Visual summary of operating lessons from Jonathan Ragan-Kelley.

Lessons from Jonathan Ragan-Kelley

Jonathan Ragan-Kelley is an MIT computer scientist who builds compilers and domain-specific languages for high-performance systems. He co-created Halide, a programming language that advanced computational photography by decoupling algorithms from hardware schedules.
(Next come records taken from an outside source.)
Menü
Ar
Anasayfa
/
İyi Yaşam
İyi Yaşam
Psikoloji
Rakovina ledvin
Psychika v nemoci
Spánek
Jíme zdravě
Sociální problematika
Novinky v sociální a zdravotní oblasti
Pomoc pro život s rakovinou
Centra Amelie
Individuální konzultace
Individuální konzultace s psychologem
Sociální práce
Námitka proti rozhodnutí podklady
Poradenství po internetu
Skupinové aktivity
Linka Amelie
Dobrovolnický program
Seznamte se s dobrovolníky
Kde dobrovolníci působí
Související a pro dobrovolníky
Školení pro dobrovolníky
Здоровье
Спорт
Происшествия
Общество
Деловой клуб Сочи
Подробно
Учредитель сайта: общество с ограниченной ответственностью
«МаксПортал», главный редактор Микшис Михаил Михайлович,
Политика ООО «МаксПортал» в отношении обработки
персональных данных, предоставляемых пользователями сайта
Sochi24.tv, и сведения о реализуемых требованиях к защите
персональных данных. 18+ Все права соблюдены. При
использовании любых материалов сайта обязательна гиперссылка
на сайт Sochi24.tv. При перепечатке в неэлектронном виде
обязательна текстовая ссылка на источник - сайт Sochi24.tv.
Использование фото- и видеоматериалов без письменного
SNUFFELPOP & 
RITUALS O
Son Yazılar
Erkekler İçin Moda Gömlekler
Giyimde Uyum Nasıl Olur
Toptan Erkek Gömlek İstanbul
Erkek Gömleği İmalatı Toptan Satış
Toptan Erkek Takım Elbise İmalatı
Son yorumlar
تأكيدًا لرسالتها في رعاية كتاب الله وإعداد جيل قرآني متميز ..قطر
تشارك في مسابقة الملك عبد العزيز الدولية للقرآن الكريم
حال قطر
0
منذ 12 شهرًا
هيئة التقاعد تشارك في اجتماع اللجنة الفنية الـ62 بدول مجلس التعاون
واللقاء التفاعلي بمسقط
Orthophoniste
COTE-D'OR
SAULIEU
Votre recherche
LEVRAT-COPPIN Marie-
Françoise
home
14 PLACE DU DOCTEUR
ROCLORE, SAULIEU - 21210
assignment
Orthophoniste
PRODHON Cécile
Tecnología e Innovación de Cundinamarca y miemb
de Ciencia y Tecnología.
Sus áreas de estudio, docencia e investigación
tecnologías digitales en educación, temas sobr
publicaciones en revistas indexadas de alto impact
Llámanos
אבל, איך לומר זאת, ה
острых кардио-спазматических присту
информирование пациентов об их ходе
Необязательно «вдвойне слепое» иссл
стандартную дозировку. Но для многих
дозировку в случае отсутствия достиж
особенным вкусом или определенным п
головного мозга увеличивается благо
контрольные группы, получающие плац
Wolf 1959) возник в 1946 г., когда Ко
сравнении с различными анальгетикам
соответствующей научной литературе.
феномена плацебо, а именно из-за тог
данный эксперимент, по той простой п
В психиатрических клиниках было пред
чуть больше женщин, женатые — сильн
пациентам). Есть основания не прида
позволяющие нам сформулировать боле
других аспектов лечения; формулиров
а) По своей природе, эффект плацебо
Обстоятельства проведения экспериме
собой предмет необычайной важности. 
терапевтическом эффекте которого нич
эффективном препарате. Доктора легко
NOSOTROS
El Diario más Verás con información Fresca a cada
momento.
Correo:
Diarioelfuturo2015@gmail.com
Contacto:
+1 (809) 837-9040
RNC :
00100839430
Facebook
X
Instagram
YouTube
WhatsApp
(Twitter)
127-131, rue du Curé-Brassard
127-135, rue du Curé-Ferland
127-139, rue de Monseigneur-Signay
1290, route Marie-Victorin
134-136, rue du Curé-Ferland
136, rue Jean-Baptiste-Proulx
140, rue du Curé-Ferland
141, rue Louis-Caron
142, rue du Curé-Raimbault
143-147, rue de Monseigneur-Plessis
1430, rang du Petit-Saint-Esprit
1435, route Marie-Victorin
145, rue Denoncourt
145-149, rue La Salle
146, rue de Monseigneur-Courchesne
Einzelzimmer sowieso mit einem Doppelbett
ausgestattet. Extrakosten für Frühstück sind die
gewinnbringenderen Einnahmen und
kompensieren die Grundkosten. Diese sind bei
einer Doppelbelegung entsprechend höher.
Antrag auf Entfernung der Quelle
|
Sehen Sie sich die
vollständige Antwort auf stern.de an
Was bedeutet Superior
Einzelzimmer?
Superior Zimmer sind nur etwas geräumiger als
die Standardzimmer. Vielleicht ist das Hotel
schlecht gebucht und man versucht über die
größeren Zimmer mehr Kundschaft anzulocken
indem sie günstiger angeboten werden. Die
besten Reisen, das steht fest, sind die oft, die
The insights below outline his approach to squeezing maximum speed from modern processors as hardware scaling stalls.

Part 1: The Twilight of Moore's Law

  1. On Hardware Divergence: "Modern computer hardware has increasingly diverged from the traditional programming models we rely on." — Source: [PLDI 2024 Keynote]
  2. On the End of Free Speed: "As Moore’s Law slows down, performance gains can no longer be passively inherited from faster clocks." — Source: [MIT CSAIL Research Profile]
  3. On Hardware Specialization: "The industry response to physical scaling limits is extreme specialization, requiring software to adapt to highly specific accelerator designs." — Source: [MIT News]
  4. On Programmer Burden: "Without new abstractions, the burden of mapping complex algorithms onto fragmented hardware falls entirely on the application programmer." — Source: [Exo Language Manifesto]
  5. On The Memory Wall: "Computation is often cheap; the true bottleneck in modern architectures is almost entirely dominated by data movement and memory bandwidth." — Source: [PLDI 2024 Keynote]
  6. On Giving Hardware What It Wants: "Fast code is fundamentally about understanding the specific hunger of the target hardware and feeding it data in exactly the right shape." — Source: [PLDI 2024 Keynote]
  7. On the Twilight Era: "We are operating in a transitional phase where the expectations set by decades of CPU scaling must be completely recalibrated for spatial and heterogeneous systems." — Source: [MIT EECS Faculty Page]
  8. On Algorithmic Stagnation: "Focusing solely on algorithmic complexity ignores the reality that execution efficiency on physical silicon dictates practical application limits." — Source: [Halide ACM Paper]
  9. On Tooling Deficits: "Our current compiler infrastructure was largely designed for an era of monolithic, predictable processors, leaving them ill-equipped for today's accelerators." — Source: [Exo Project Introduction]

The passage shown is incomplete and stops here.